Was macht die Zeitumstellung mit dem Menschen?

Ali Yüce: Das ist eine schwierige Frage, die sich gar nicht so pauschal beantworten lässt. Wir Menschen haben alle eine innere biologische Uhr, die unter anderem durch physiologische und endokrine, also hormonelle Prozesse, beeinflusst wird. Wenn diese biologische Uhr durch äußere Umstände gestört wird, kann das verschiedenen Auswirkungen auf den Menschen haben.

Welche Auswirkungen können das sein?

Yüce: Das ist sehr vom jeweiligen Menschen abhängig. Am Tag nach der Zeitumstellung hängen die einen in den Seilen, die anderen merken gar nichts davon.

Passiert denn nach der Zeitumstellung etwas Besonderes im Körper?

Yüce: Vielleicht kann ich das an einem Beispiel erklären. Viele der Hormone in unserem Körper, zum Beispiel Cortisol und Melatonin, haben eine Tagesrhythmik. Cortisol wird beispielsweise immer morgens zwischen vier und sechs Uhr am höchsten ausgeschüttet.
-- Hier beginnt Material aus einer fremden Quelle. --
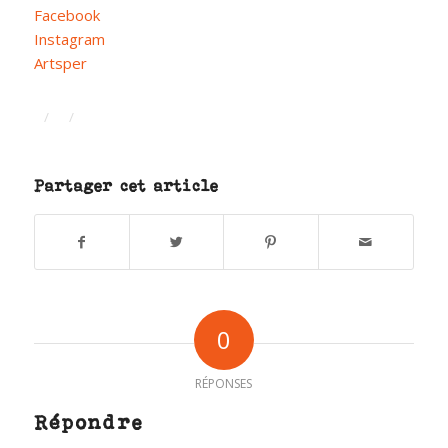
Facebook
Instagram
Artsper
/
/
Partager cet article
0
RÉPONSES
Répondre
Und das völlig unabhängig von den Lebensumständen. Egal ob Schichtarbeiter, Lehrer oder Schüler. Wenn es in dieser Zeit zu Veränderungen kommt , kann das mehr Stress verursachen, als zu einer anderen Tageszeit. Durch eine künstlich herbeigeführte Verschiebung kann es zu einer leichten Entkopplung von innerer Uhr und vorgegebener Uhrzeit kommt. Dieses temporäre Durcheinander kann Müdigkeit, Konzentrationsstörungen, oder Kopfschmerzen auslösen.

Bemerken Sie denn, dass kurz nach der Zeitumstellung mehr Patienten mit solchen Symptomen zu Ihnen kommen, als sonst?

Yüce: Im Praxisalltag habe ich das nicht bemerkt. Aber es gibt Studien, laut denen die Arztkontaktzahl in den Tagen nach der Zeitumstellung erhöht ist. Außerdem gibt es Untersuchungen, die von einer erhöhten Herzinfarktrate berichten.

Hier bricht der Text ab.